A falta de acordo na reforma tributária contaminou ontem o plenário da Câmara e impediu a conclusão da votação da emenda paralela da reforma da Previdência e o aumento em 1% do Fundo de Participação dos Municípios (FPM). Em uma sessão confusa, a Câmara encerrou os trabalhos de 2004 rejeitando o Conselho Federal de Jornalismo, mas adiando para 2005 a conclusão das duas reformas consideradas essenciais pelo presidente Luiz Inácio Lula da Silva. "É lamentável que a Câmara encerre os trabalhos desta maneira", protestou o vice-líder do governo na Casa, Beto Albuquerque (PSB-RS).
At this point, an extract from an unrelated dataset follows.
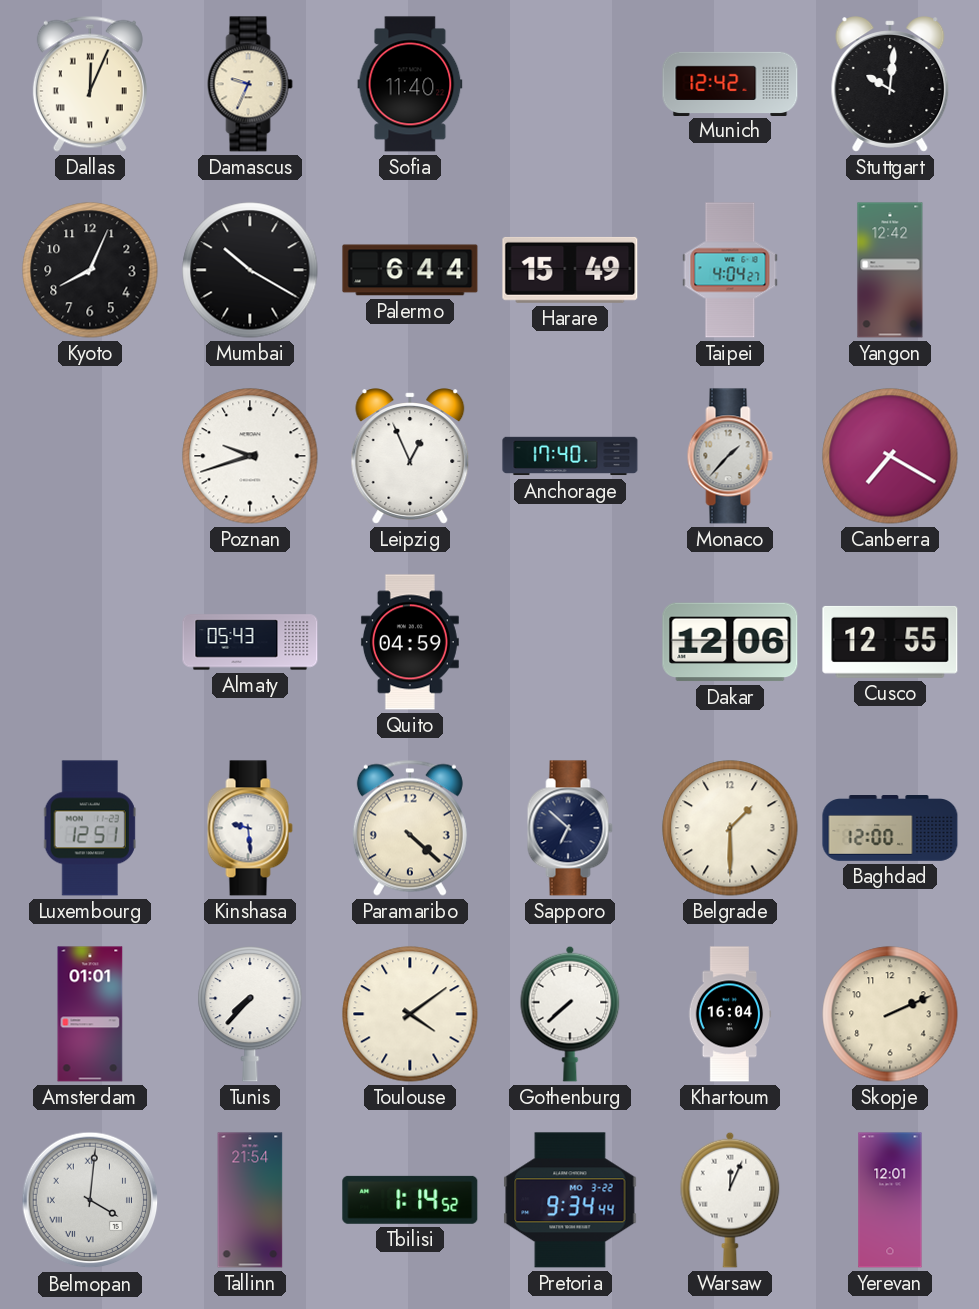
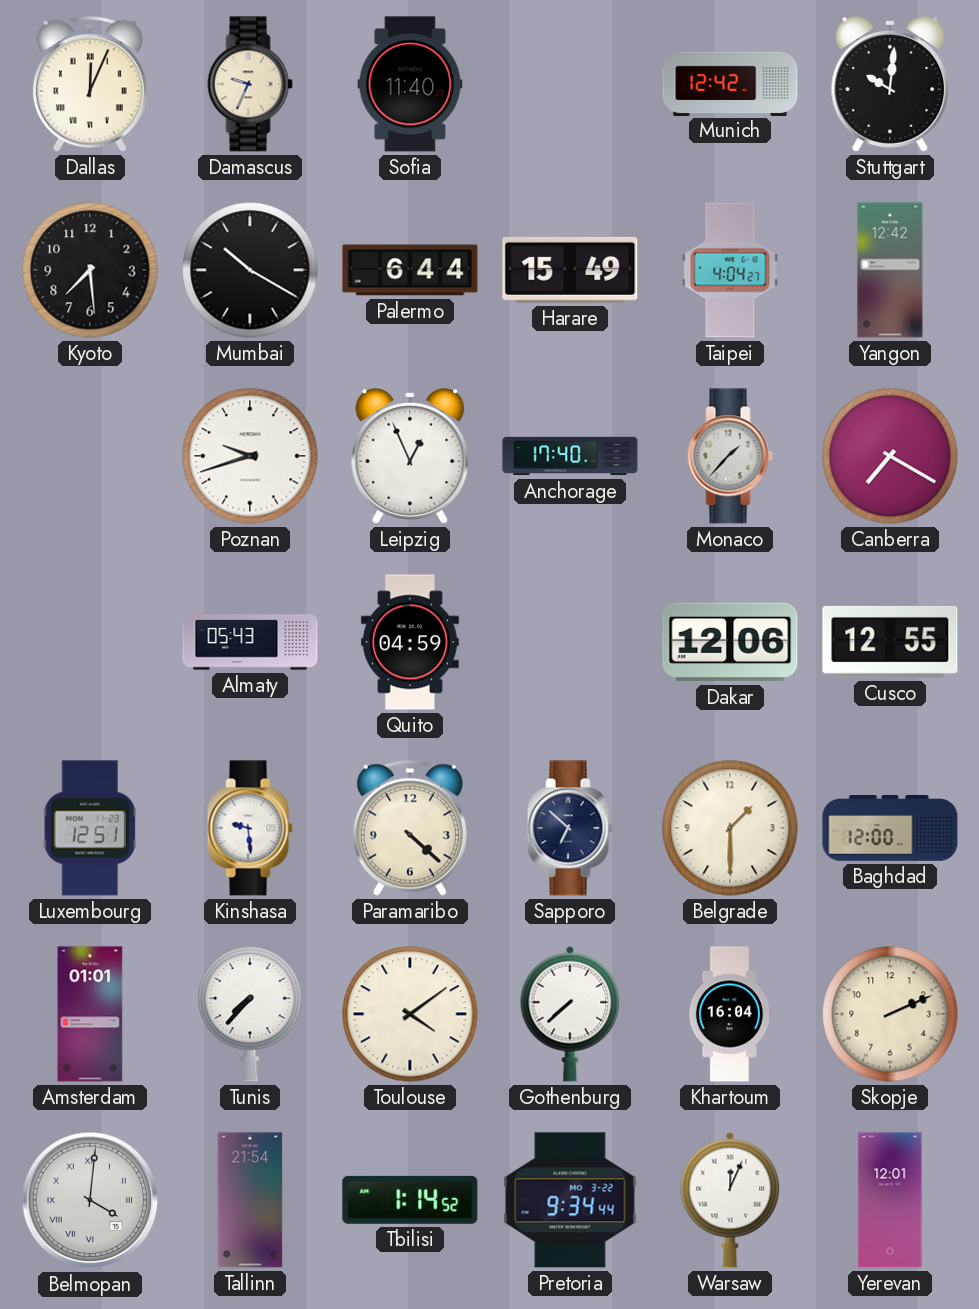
Kyoto: 8:04 -> 7:29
Não adiantou a pressão dos prefeitos para aumentar o FPM de 22,5% para 23,5%. A oposição, sabendo que não havia consenso para aprovar toda a reforma tributária, queria fatiar esse pedaço, para garantir uma renda extra aos administradores municipais. Os governistas bateram o pé e queriam aprovar toda a reforma tributária, mesmo sabendo que a discussão emperra na ausência de definição em torno do Fundo de Compensação às Exportações. "Se isso acontecer, a reforma fica desfigurada. Não podemos votar uma parte e deixar o principal, que é a unificação do ICMS para o próximo ano", disse o líder do PSB na Câmara, Renato Casagrande (ES).
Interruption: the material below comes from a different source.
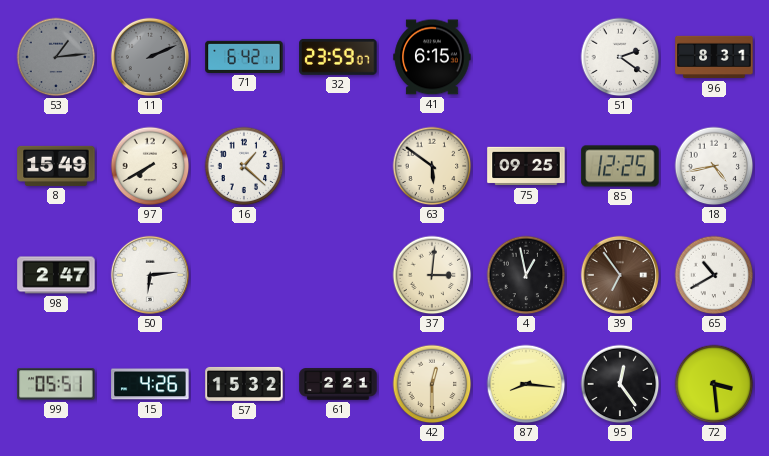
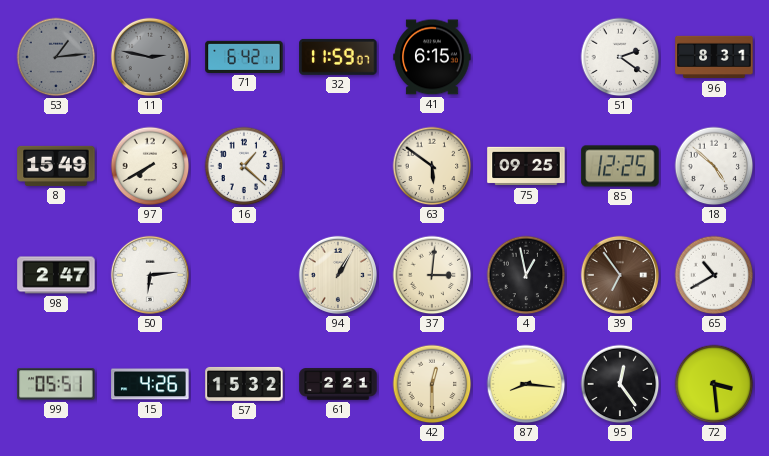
11: 2:11 -> 2:47
32: 23:59 -> 11:59
18: 4:43 -> 4:52
94: none -> 1:05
Os governistas chegaram a admitir votar apenas o FPM, mas queria colocar na pauta também o projeto da Lei de Biossegurança. Setores da própria bancada governista rejeitaram a proposta.

Os deputados foram para o plenário com a única certeza de que derrubariam o Conselho de federal Jornalismo. O projeto, encaminhado pelo Executivo no meio do ano, foi derrotado em votação simbólica. A votação não foi nominal porque já havia um acordo do presidente da Casa, deputado João Paulo Cunha (PT-SP), com os líderes dos partidos da base aliada e dos de oposição para não aprovar a matéria. O acordo foi fechado há cerca de um mês e, em troca, parte dos aliados e dos oposicionistas suspendeu a obstrução nas sessões plenárias da Câmara, onde, então, nenhuma matéria podia ser apreciada enquanto não fossem votadas mais de 20 medidas provisórias com prazo de votação vencido. Com a votação simbólica fica oficializado o acordo e o projeto do governo é arquivado.

O líder do PT na Câmara, Arlindo Chinaglia (SP), afirmou que o PT votava com a maioria, mas garantiu que vai cobrar do governo que encaminhe um novo projeto tratando do tema ano que vem.

Quando os parlamentares começariam a votar a emenda paralela da Previdência, o líder do PP na Câmara, Pedro Henry (MT) ameaçou derrubar a sessão por falta de quorum. Alegou que, por não haver consenso quanto à reforma tributária, os líderes teriam acertado que não votariam mais nada.

Choveram críticas e ele desistiu de pedir verificação de presença. Apenas um dos 11 destaques foi rejeitado pelos deputados.

Passava das 20 horas quando o vice-presidente da Câmara, Inocêncio Oliveira (PFL-PE) encerrou os trabalhos por falta de acordo. A oposição promete obstruir os trabalhos na Comissão de Orçamento. "O Papai Noel do governo trouxe, em seu saco de maldades, castigos para aposentados, pensionistas e prefeitos", ironizou o deputado Antônio Carlos Magalhães Neto (PFL-BA).

Fim das votações

Com o fim das votações, foram prejudicadas a té mesmo a votação dos últimos destaques da proposta de emenda constitucional (PEC) paralela da Previdência ficou prejudicada. Os líderes da oposição acusaram o governo de evitar votar a PEC da Previdência para conseguir uma desculpa e romper o acordo feito com os prefeitos.